Introduction to software engineering(part 2)


Introduction to Software Engineering


  • Software engineering is about teams. The problems to solve are so complex or large, that a single developer cannot solve them anymore.
  • Software engineering is also about communication.
  • Teams do not consist only of developers, but also of testers, architects, system engineers, customer, project managers, etc.
  • Software projects can be so large that we have to do careful planning.
  • Implementation is no longer just writing code, but it is also following guidelines, writing documentation and also writing unit tests. But unit tests alone are not enough.
  • The different pieces have to fit together. And we have to be able to spot problematic areas using metrics. They tell us if our code follows certain standards.
  • Once we are finished coding, that does not mean that we are finished with the project: for large projects maintaining software can keep many people busy for a long time.
  • Since there are so many factors influencing the success or failure of a project, we also need to learn a little about project management and its pitfalls, but especially what makes projects successful.
  • And last but not least, a good software engineer, like any engineer, needs tools, and you need to know about them.


  • When the first modern digital computers appeared in the early 1940s, the instructions to make them operate were wired into the machine.
  • At this time, people working with computers were engineers, mostly electrical engineers.
  • This hardware centric design was not flexible and was quickly replaced with the “stored program architecture” or von Neumann architecture.
  • Thus the first division between “hardware” and “software” began with abstraction being used to deal with the complexity of computing.
  • Programming languages started to appear in the 1950s and this was also another major step in abstraction.
  • Major languages such as Fortran, ALGOL, and COBOL were released in the late 1950s to deal with scientific, algorithmic, and business problems respectively. E.W. Dijkstra wrote his seminal paper, “Go To Statement Considered Harmful”,in 1968 and David Parnas introduced the key concept of modularity and information hiding in 1972 to help programmers deal with the ever increasing complexity of software systems.
  • A software system for managing the hardware called an operating system was also introduced, most notably by Unix in 1969. In 1967, the Simula language introduced the object-oriented programming paradigm.
  • These advances in software were met with more advances in computer hardware.
  • In the mid 1970s, the microcomputer was introduced, making it economical for hobbyists to obtain a computer and write software for it.
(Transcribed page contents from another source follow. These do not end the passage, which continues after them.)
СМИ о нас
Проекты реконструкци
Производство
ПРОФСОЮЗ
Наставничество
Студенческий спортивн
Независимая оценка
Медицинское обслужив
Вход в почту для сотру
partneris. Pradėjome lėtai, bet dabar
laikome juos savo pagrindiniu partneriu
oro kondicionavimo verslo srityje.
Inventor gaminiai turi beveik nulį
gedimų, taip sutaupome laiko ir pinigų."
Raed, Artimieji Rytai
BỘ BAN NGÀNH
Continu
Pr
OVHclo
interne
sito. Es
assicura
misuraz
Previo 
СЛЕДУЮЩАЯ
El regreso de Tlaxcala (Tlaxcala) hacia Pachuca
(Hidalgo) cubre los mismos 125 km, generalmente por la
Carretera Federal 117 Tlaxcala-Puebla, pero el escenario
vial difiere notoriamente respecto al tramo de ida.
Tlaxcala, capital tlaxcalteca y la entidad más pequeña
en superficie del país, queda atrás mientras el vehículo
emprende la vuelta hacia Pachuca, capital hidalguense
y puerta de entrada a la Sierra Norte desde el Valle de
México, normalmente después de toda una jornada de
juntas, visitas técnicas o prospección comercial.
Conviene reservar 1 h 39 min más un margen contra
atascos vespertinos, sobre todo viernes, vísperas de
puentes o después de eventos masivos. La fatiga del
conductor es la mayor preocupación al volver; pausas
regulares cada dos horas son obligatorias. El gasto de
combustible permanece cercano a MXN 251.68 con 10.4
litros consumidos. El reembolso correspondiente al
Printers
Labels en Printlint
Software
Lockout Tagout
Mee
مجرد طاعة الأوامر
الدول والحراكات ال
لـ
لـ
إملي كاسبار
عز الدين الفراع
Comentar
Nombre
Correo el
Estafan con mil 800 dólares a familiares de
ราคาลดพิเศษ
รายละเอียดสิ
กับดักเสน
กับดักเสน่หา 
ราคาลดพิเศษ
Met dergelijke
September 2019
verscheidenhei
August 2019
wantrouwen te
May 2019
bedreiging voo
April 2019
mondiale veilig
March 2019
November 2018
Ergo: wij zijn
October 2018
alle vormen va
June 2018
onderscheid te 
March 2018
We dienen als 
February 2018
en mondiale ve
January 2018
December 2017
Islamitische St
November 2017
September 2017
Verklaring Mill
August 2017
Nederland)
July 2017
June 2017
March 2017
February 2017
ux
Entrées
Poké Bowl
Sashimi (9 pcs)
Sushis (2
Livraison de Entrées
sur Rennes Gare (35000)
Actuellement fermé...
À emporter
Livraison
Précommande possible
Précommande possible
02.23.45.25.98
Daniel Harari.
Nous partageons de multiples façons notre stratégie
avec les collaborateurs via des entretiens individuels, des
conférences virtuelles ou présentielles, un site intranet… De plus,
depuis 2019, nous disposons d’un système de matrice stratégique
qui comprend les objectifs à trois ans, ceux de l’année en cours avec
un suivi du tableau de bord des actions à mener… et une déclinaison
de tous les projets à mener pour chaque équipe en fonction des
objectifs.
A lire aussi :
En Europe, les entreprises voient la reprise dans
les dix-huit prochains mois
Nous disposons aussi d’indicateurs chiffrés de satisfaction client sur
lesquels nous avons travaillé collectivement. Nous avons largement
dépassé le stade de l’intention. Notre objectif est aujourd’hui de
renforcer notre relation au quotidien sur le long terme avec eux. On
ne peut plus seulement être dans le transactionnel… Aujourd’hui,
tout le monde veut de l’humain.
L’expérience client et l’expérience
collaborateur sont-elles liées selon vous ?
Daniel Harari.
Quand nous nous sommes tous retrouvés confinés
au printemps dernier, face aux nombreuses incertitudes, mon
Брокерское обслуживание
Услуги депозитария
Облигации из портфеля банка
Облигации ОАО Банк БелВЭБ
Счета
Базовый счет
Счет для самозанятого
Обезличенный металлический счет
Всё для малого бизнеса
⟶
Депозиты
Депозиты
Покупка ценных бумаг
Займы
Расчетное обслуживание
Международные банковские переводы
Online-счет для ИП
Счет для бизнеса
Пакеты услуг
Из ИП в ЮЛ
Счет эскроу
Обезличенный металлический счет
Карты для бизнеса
This in turn led to the now famous Personal Computer (PC) and Microsoft Windows.
  • The Software Development Life Cycle or SDLC was also starting to appear as a consensus for centralized construction of software in the mid 1980s.
  • The late 1970s and early 1980s saw the introduction of several new Simula-inspired object-oriented programming languages, including Smalltalk, Objective-C, and C++.
  • Open-source software started to appear in the early 90s in the form of Linux and other software introducing the “bazaar” or decentralized style of constructing software.
  •  Then the World Wide Web and the popularization of the Internet hit in the mid 90s, changing the engineering of software once again.
  • Distributed systems gained sway as a way to design systems, and the Java programming language was introduced with its virtual machine as another step in abstraction. Programmers collaborated and wrote the Agile Manifesto, which favored more lightweight processes to create cheaper and more timely software.
  • The current definition of software engineering is still being debated by practitioners today as they struggle to come up with ways to produce software that is “cheaper, better, faster”. Cost reduction has been a primary focus of the IT industry since the 1990s.
  • Total cost of ownership represents the costs of more than just acquisition. It includes things like productivity impediments, upkeep efforts, and resources needed to support infrastructure.

Software Engineer

  • Software engineering is done by the software engineer, an engineer who applies the principles of software engineering to the design, development, testing, and evaluation of software and systems that make computers or anything containing software work.
  • There has been some controversy over the term engineer, since it implies a certain level of academic training, professional discipline, adherence to formal processes, and especially legal liability that often are not applied in cases of software development.
  • In 2004, the U. S. Bureau of Labor Statistics counted 760,840 software engineers holding jobs in the U.S.; in the same period there were some 1.4 million practitioners employed in the U.S. in all other engineering disciplines combined.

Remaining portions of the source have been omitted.